Thursday, December 15, 2005

Western Wall Renovations I

There’s a new plan in the works for renovations at the Western Wall Plaza. For Hebrew speakers, here’s the article about it from Ma’ariv, and here’s the one from Yediot Aharonot. For those readers who don’t speak Hebrew, here is my translation of the article from Ma’ariv.

An Upgrade for the Western Wall
The Western Wall—the most popular place in Israel, with five million visitors per year—wants an upgrade. As part of efforts by the Western Wall administration to increase the number of visitors even more and appeal to new target populations, today the cabinet will approve a plan that will make it interactive. Video cameras broadcast from the Western Wall Plaza 24 hours a day and the holy site is a hit on the Internet.
This morning, cabinet ministers will approve a budget of NIS 68 million over five years to renovate the Western Wall Plaza. The money will be invested in placing signs in the plaza, renovating the bridge that ascends to the Temple Mount and installing air conditioning in the Western Wall Tunnels. Alongside the renovations, Western Wall officials are trying to strengthen Diaspora Jewry’s connection to the holy site. “We have placed a video camera that broadcasts from the Western Wall Plaza 24 hours a day, and we have built an interactive website that tells of the history of the area,” said Aryeh Bauner, who is responsible for the educational program at the Western Wall. The site has become extremely popular, with two million visitors just in the past year. In addition, a new visitors’ area will be opened at the Western Wall in approximately a month. The area, which will be called The Chain of Generations, will have visitors’ walk that tells the story of the Jewish people via glass pillars, light and sound. The administrator of the Western Wall, Rabbi Shmuel Rabinovitch, said yesterday, “A generation has grown up here that has not visited the Western Wall, and we are asking ourselves what happened and are trying to turn the Western Wall into an area that will speak to everyone. I believe that we should not make Judaism into a business, and therefore anyone who wants to have an aliya to the Torah is invited to do so without payment, rich and poor alike,” Rabinovitch said.
The Western Wall administration has been working together with the director-general of the Prime Minister’s Office, Ilan Cohen, and with Tourism Minister Avraham Herschson in recent months on a plan whose goal is to bring the secular population to the Western Wall as well. Among other things, the plan is to encourage children in Israel and throughout the world to celebrate their bar mitzvah at the Western Wall. “We intend to place one of our employees with every family who will help them plan a ceremony appropriate to the relevant ethnic group and its customs,” Bauner said. In order to bring the public to the Western Wall, a large campaign which will call on the general public to come and visit the Western Wall is being planned. Within its framework, attempts are being made to create various attractions which will draw visitors. “We are working on a system that will help everyone find their roots. People can type in the country of origin of their grandfather or grandmother and get the whole path that their families traveled over the past two thousand years,” Bauner said.
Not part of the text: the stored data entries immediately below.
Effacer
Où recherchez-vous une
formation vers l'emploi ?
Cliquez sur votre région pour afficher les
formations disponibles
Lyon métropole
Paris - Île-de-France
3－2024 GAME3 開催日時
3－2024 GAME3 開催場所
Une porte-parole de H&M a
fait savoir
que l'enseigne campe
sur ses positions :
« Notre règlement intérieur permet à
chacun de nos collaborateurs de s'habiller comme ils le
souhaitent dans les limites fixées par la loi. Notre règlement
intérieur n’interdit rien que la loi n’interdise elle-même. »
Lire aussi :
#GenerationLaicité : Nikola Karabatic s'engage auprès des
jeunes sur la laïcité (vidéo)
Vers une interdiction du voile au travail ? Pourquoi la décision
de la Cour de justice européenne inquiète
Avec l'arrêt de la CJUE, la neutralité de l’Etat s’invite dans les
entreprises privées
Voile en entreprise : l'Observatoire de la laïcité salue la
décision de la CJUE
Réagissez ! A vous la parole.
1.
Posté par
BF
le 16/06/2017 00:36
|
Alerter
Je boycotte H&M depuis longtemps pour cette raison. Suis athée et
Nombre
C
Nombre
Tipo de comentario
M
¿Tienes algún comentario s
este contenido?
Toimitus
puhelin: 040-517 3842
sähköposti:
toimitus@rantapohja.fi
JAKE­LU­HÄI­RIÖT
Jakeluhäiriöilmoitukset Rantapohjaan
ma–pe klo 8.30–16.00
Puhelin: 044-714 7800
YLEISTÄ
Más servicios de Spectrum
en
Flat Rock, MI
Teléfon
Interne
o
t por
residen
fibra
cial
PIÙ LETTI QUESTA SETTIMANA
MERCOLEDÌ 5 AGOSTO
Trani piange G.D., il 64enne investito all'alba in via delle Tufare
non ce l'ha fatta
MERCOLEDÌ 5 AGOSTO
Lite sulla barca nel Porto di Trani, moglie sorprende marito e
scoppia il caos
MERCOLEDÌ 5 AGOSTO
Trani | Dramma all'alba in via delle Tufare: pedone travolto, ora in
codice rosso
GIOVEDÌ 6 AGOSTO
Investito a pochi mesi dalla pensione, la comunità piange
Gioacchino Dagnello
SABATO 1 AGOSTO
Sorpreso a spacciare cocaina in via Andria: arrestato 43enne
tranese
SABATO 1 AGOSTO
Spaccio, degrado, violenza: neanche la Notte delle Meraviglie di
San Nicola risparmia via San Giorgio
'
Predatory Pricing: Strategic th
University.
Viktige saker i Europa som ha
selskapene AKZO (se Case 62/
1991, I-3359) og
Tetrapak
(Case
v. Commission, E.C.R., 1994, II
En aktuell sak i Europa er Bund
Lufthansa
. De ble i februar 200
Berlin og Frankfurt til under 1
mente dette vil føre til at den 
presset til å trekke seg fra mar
So, Rabbi Rabinovitch, you’re wondering why people don’t visit the Western Wall anymore? You’re wondering what happened? Here’s one possible reason: in recent years, the Western Wall has been transformed gradually into an ultra-religious synagogue instead of the inclusive national site it was meant to be. This has turned off a lot of people, including many who are religiously observant. So, in my opinion, here is a way to increase the number of visitors to the Western Wall: include them. Everybody. Men, women, those who are religiously observant and those who are not. Include them as they are, without telling them in all sorts of subtle and non-subtle ways that the Western Wall is now a strictly-run ultra-religious synagogue and if they want to be welcome there, they must behave accordingly. Call off your aggressive female ushers who throw those awful capes over the shoulders of girls and women whom they feel are not covered well enough. (If you are trying to educate them to respect our holy sites, that is not the way to do it.) Move the mehitza to give women more room outdoors, and give them more space indoors as well. Be more welcoming toward those of us whose religious outlook differs from the current ultra-religious party line. The Western Wall belongs to all Jews, not just to those of a certain stripe.

Stop with the glitzy packaging and work on the real problem. Without true and sincere inclusion, no glass pillars or sound-and-light shows will do the least bit of good.